Some quick notes on Rational-Basis, Intermediate Scrutiny, and Strict Scrutiny
- Under rational-basis the government must have a legitimate interest and the law must be “rationally related” to the interest.
- Under intermediate scrutiny, the government must have an important interest and the law must be substantially related to the interest.
- Under strict scrutiny, the government must have a compelling interest and the law must be narrowly tailored to the interest.
Note that the likelihood of a law being overturned increases as the level of scrutiny increases.
It’s also important to note that even when the district courts have examined cases under intermediate scrutiny, they have relied on shady, unreliable and incomplete “evidence” to reach their biased opinions in Second Amendment cases.
What was the evidence in favor of the NYC travel ban? An affidavit with nothing more than a series of conclusory statements. The entire evidence in support of the travel ban was an affidavit from a former gun-licensing official. He speculated that licensed New York City handgun owners transporting unloaded handguns outside the city might perpetrate “road rage.” Without a strong, definitive ruling from the US Supreme Court, logic like this is what will determine whether or not you get to keep your natural rights.
And let’s not forget the attacks on the US Supreme Court members themselves. After the disgraceful attacks during Associate Justice Brett Kavanaugh’s confirmation hearings, the possibility of his impeachment was openly discussed. This, as well as the so-called “grassroots” movement by graduates to remove him from his position as a lecturer at Harvard Law School and other positions, is nothing more than an attempt to intimidate him into tempering his rulings.
Even more blatant was the brief five Democratic Senators filed in response to the New York State Rifle & Pistol Association v. City of New York case itself. They argued: “The Supreme Court is not well. And the people know it,” said the brief, filed in August by Sens. Sheldon Whitehouse, D-R.I., Richard Blumenthal, D-Conn., Mazie Hirono, D-Hawaii, Richard Durbin, D-Ill., and Kirsten Gillibrand, D-N.Y. “Perhaps the Court can heal itself before the public demands it be ‘restructured in order to reduce the influence of politics.'”
The threat is crystal clear.
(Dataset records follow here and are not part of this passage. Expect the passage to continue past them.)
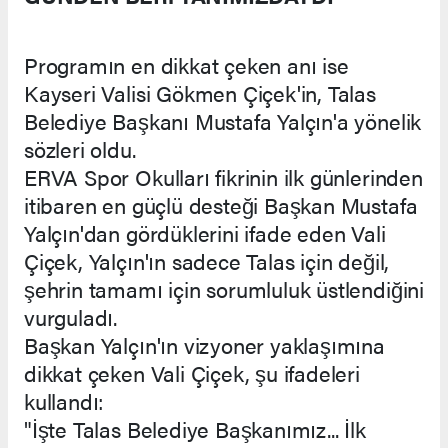
Programın en dikkat çeken anı ise
Kayseri Valisi Gökmen Çiçek'in, Talas
Belediye Başkanı Mustafa Yalçın'a yönelik
sözleri oldu.
ERVA Spor Okulları fikrinin ilk günlerinden
itibaren en güçlü desteği Başkan Mustafa
Yalçın'dan gördüklerini ifade eden Vali
Çiçek, Yalçın'ın sadece Talas için değil,
şehrin tamamı için sorumluluk üstlendiğini
vurguladı.
Başkan Yalçın'ın vizyoner yaklaşımına
dikkat çeken Vali Çiçek, şu ifadeleri
kullandı:
"İşte Talas Belediye Başkanımız... İlk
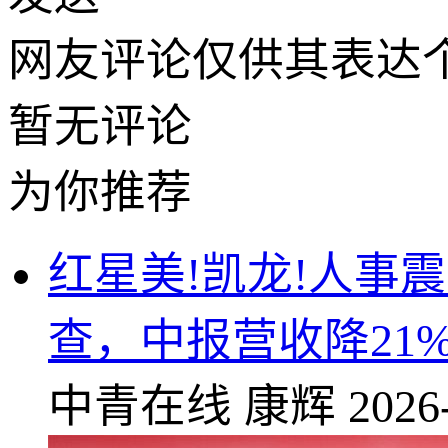
网友评论仅供其表达
暂无评论
为你推荐
红星美!凯龙!人事
查，中报营收降21%
中青在线
康辉
2026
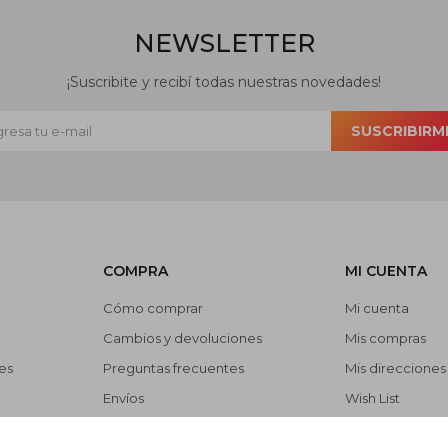
NEWSLETTER
¡Suscribite y recibí todas nuestras novedades!
SUSCRIBIRM
COMPRA
MI CUENTA
Cómo comprar
Mi cuenta
Cambios y devoluciones
Mis compras
es
Preguntas frecuentes
Mis direcciones
Envíos
Wish List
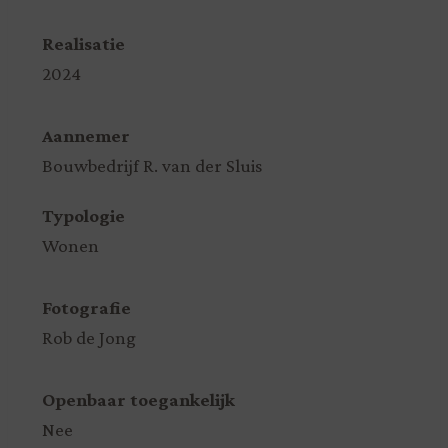
Realisatie
2024
Aannemer
Bouwbedrijf R. van der Sluis
Typologie
Wonen
Fotografie
Rob de Jong
Openbaar toegankelijk
Nee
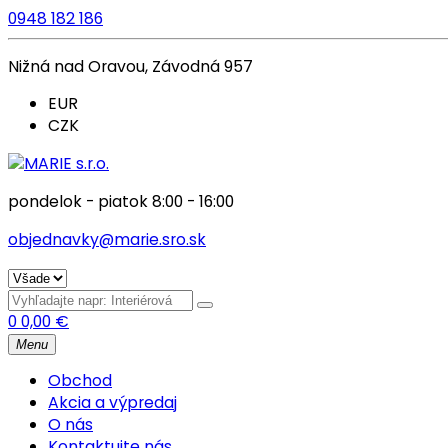
0948 182 186
Nižná nad Oravou, Závodná 957
EUR
CZK
pondelok - piatok 8:00 - 16:00
objednavky@marie.sro.sk
0
0,00
€
Menu
Obchod
Akcia a výpredaj
O nás
Kontaktujte nás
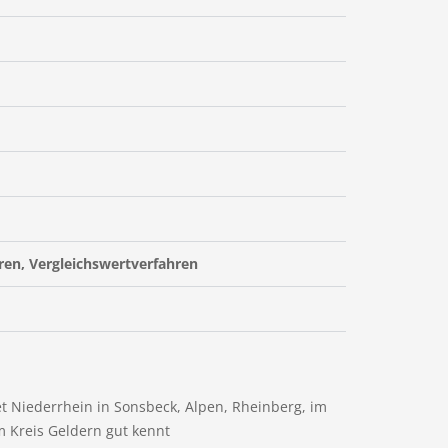
ren, Vergleichswertverfahren
t Niederrhein in Sonsbeck, Alpen, Rheinberg, im
im Kreis Geldern gut kennt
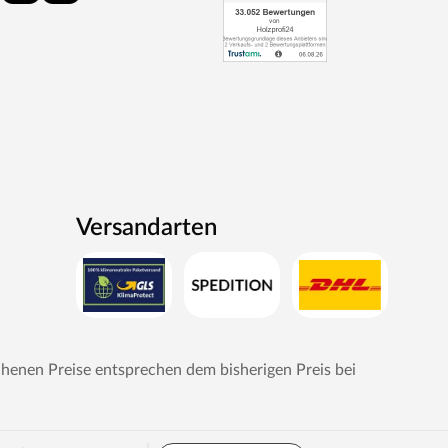
Versandarten
chenen Preise entsprechen dem bisherigen Preis bei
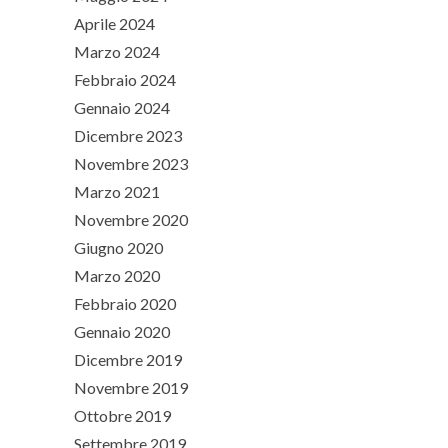
Aprile 2024
Marzo 2024
Febbraio 2024
Gennaio 2024
Dicembre 2023
Novembre 2023
Marzo 2021
Novembre 2020
Giugno 2020
Marzo 2020
Febbraio 2020
Gennaio 2020
Dicembre 2019
Novembre 2019
Ottobre 2019
Settembre 2019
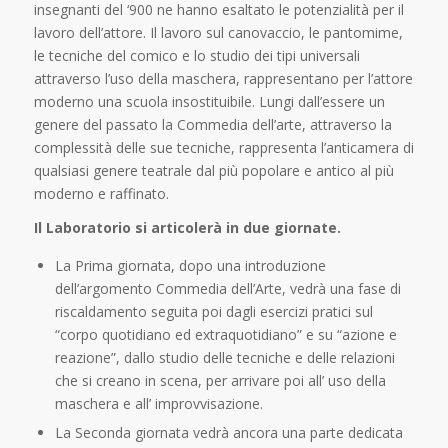
insegnanti del ‘900 ne hanno esaltato le potenzialità per il
lavoro dell’attore. Il lavoro sul canovaccio, le pantomime,
le tecniche del comico e lo studio dei tipi universali
attraverso l’uso della maschera, rappresentano per l’attore
moderno una scuola insostituibile. Lungi dall’essere un
genere del passato la Commedia dell’arte, attraverso la
complessità delle sue tecniche, rappresenta l’anticamera di
qualsiasi genere teatrale dal più popolare e antico al più
moderno e raffinato.
Il Laboratorio si articolerà in due giornate.
La Prima giornata, dopo una introduzione
dell’argomento Commedia dell’Arte, vedrà una fase di
riscaldamento seguita poi dagli esercizi pratici sul
“corpo quotidiano ed extraquotidiano” e su “azione e
reazione”, dallo studio delle tecniche e delle relazioni
che si creano in scena, per arrivare poi all’ uso della
maschera e all’ improvvisazione.
La Seconda giornata vedrà ancora una parte dedicata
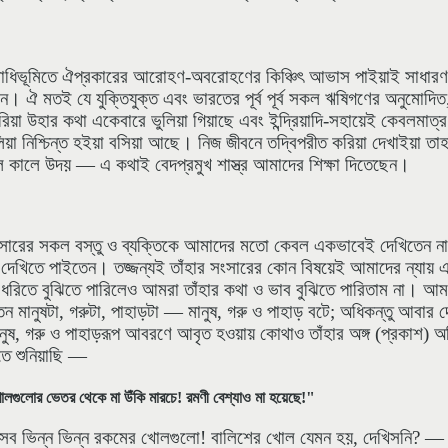
াধিভূমিতে ঐপ্রকারের আরোহণ-অবরোহণের কিঞ্চিৎ আভাস পাইয়াই সাধারণ ম
ন। ঐ মতই যে যুক্তিযুক্ত এবং ভারতের পূর্ব পূর্ব সকল ঋষিগণের অনুমো
া উহার কথা একেবারে ভুলিয়া গিয়াছে এবং ইন্দ্রিয়াদি-সহায়েই কেবলমাত্র
য়া নিশ্চিন্ত হইয়া বসিয়া আছে। নিজ জীবনে তদ্বিপরীত করিয়া দেখাইয়া তাহা
 কালে উদয় — এ কথাই বেদপ্রমুখ শাস্ত্র আমাদের শিক্ষা দিতেছেন।
সংসারের সকল বস্তু ও ব্যক্তিকে আমাদের মতো কেবল একভাবেই দেখিতেন ন
দা দেখিতে পাইতেন। তজ্জন্যই তাঁহার সংসারের কোন বিষয়েই আমাদের ন্যায়
রিতে বুঝিতে পারিলেও আমরা তাঁহার কথা ও ভাব বুঝিতে পারিতাম না। আমরা 
ন মানুষটা, গরুটা, পাহাড়টা — মানুষ, গরু ও পাহাড় বটে; অধিকন্তু আবার 
মানুষ, গরু ও পাহাড়রূপ আবরণে আবৃত হওয়ায় কোথাও তাঁহার অঙ্গ (প্রকাশ)
তে শুনিয়াছি —
খোলগুলোর ভেতর থেকে মা উঁকি মারচে! রমণী বেশ্যাও মা হয়েছে!"
ল সব ভিন্ন ভিন্ন রকমের খোলগুলো! বালিশের খোল যেমন হয়, দেখিসনি? —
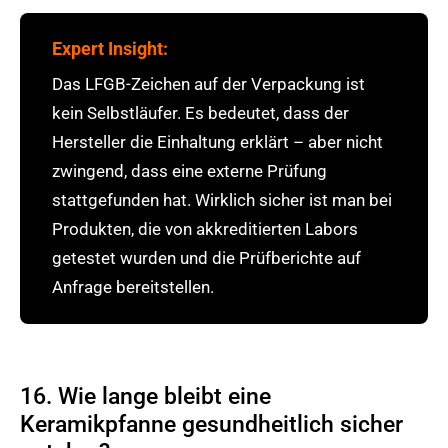
Expert Insight:
Das LFGB-Zeichen auf der Verpackung ist
kein Selbstläufer. Es bedeutet, dass der
Hersteller die Einhaltung erklärt – aber nicht
zwingend, dass eine externe Prüfung
stattgefunden hat. Wirklich sicher ist man bei
Produkten, die von akkreditierten Labors
getestet wurden und die Prüfberichte auf
Anfrage bereitstellen.
16. Wie lange bleibt eine
Keramikpfanne gesundheitlich sicher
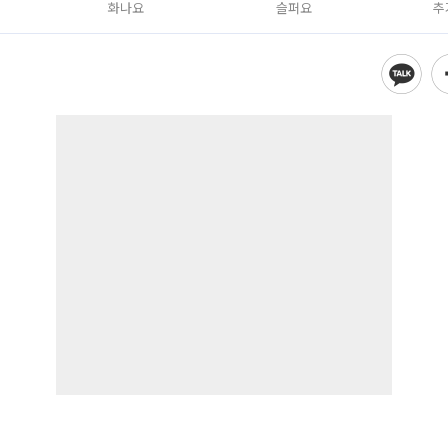
화나요
슬퍼요
추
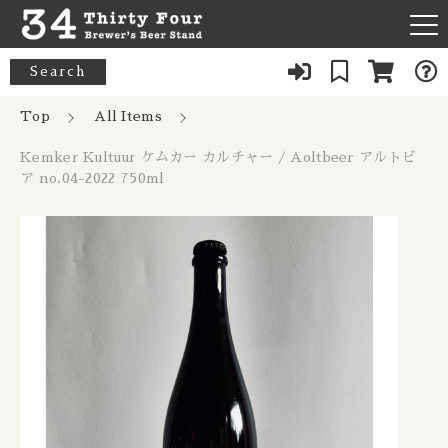
カートに商品を追加しました
キーワード検索
Search
News
Top
All Items
すべて
Kemker Kultuur ケムカー カルチャー
Kemker Kultuur ケムカー カルチャー / Aoltbeer アルトビ
About Us
/ Aoltbeer アルトビア no.04-2022
33 Acres / 33エイカーズ
ア no.04-2022 750ml
こだわり検索
750ml
Australia / オーストラリア
Our Bar
数量
21st Amendment / トウェンティーファースト アメンドメン
親カテゴリ
ト
Belgium / ベルギー
4,640円
（税込）
FAQ
8 Bit / エイトビット
Canada / カナダ
子カテゴリ
Menu
8 Wired / 8ワイアード
Denmark / デンマーク
ショッピングを続ける
080-9739-3434
価格帯
Almanac / アルマナック
UK / イギリス
～
×Closed：Tue, Thu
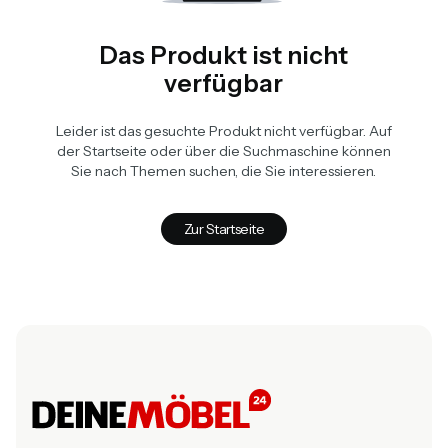
Das Produkt ist nicht
verfügbar
Leider ist das gesuchte Produkt nicht verfügbar. Auf
der Startseite oder über die Suchmaschine können
Sie nach Themen suchen, die Sie interessieren.
Zur Startseite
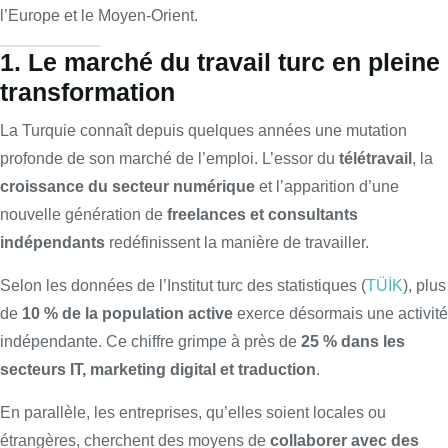
l’Europe et le Moyen-Orient.
1. Le marché du travail turc en pleine
transformation
La Turquie connaît depuis quelques années une mutation
profonde de son marché de l’emploi. L’essor du
télétravail
, la
croissance du secteur numérique
et l’apparition d’une
nouvelle génération de
freelances et consultants
indépendants
redéfinissent la manière de travailler.
Selon les données de l’Institut turc des statistiques (
TÜİK
), plus
de
10 % de la population active
exerce désormais une activité
indépendante. Ce chiffre grimpe à près de
25 % dans les
secteurs IT, marketing digital et traduction
.
En parallèle, les entreprises, qu’elles soient locales ou
étrangères, cherchent des moyens de
collaborer avec des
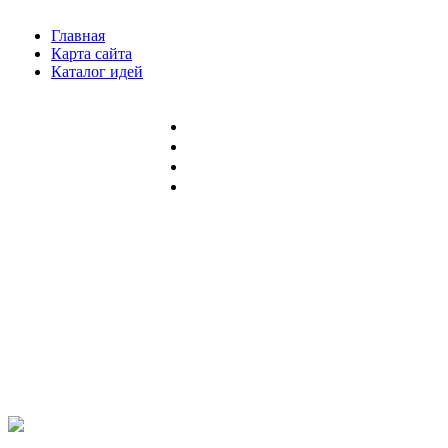
Главная
Карта сайта
Каталог идей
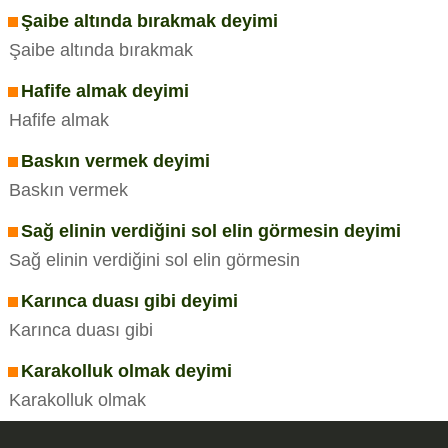
Şaibe altında bırakmak deyimi
Şaibe altında bırakmak
Hafife almak deyimi
Hafife almak
Baskın vermek deyimi
Baskın vermek
Sağ elinin verdiğini sol elin görmesin deyimi
Sağ elinin verdiğini sol elin görmesin
Karınca duası gibi deyimi
Karınca duası gibi
Karakolluk olmak deyimi
Karakolluk olmak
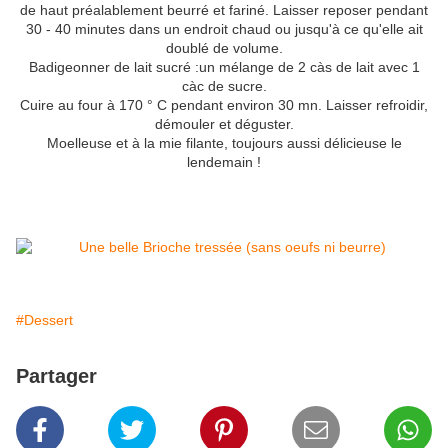
de haut préalablement beurré et fariné. Laisser reposer pendant
30 - 40 minutes dans un endroit chaud ou jusqu'à ce qu'elle ait
doublé de volume.
Badigeonner de lait sucré :un mélange de 2 càs de lait avec 1
càc de sucre.
Cuire au four à 170 ° C pendant environ 30 mn. Laisser refroidir,
démouler et déguster.
Moelleuse et à la mie filante, toujours aussi délicieuse le
lendemain !
#Dessert
Partager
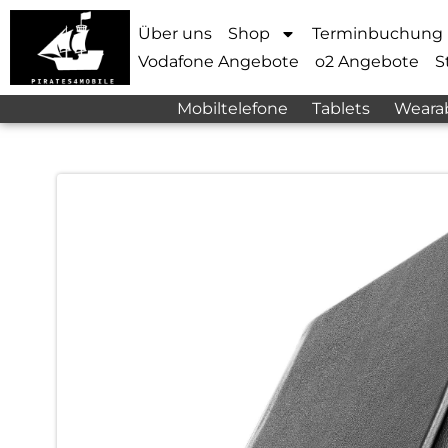
Über uns
Shop
Terminbuchung
Vodafone Angebote
o2 Angebote
S
Mobiltelefone
Tablets
Weara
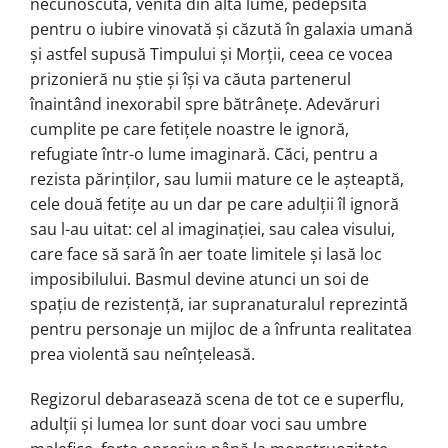
necunoscută, venită din altă lume, pedepsită
pentru o iubire vinovată şi căzută în galaxia umană
și astfel supusă Timpului și Morții, ceea ce vocea
prizonieră nu știe și își va căuta partenerul
înaintând inexorabil spre bătrâneţe. Adevăruri
cumplite pe care fetițele noastre le ignoră,
refugiate într-o lume imaginară. Căci, pentru a
rezista părinţilor, sau lumii mature ce le așteaptă,
cele două fetiţe au un dar pe care adulţii îl ignoră
sau l-au uitat: cel al imaginaţiei, sau calea visului,
care face să sară în aer toate limitele şi lasă loc
imposibilului. Basmul devine atunci un soi de
spațiu de rezistenţă, iar supranaturalul reprezintă
pentru personaje un mijloc de a înfrunta realitatea
prea violentă sau neînțeleasă.
Regizorul debarasează scena de tot ce e superflu,
adulții și lumea lor sunt doar voci sau umbre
If the court rules against the City of New York, it will be restructured to a more liberal point of view. If that isn’t the definition of political influence of a Supreme Court case, nothing is.
So there you have it. If the case is ruled moot, the City of New York will be free to un-reverse their regulations and restrict law-abiding citizens in new and creative ways until another case makes it back to the US Supreme Court, just in time to be moot again. OR, the court can rule against the City of New York and establish the proper procedure for all Second Amendment cases – and risk being restructured to the point where it is no longer able to make any non-politically approved ruling.
Who is to blame for having a non-independent judicial branch of our government? We are… all of us citizens / voters who have allowed our representatives to make a mockery out of the Constitution and Bill of Rights. Who we vote for has consequences and we’ve only begun to see how bad it can be.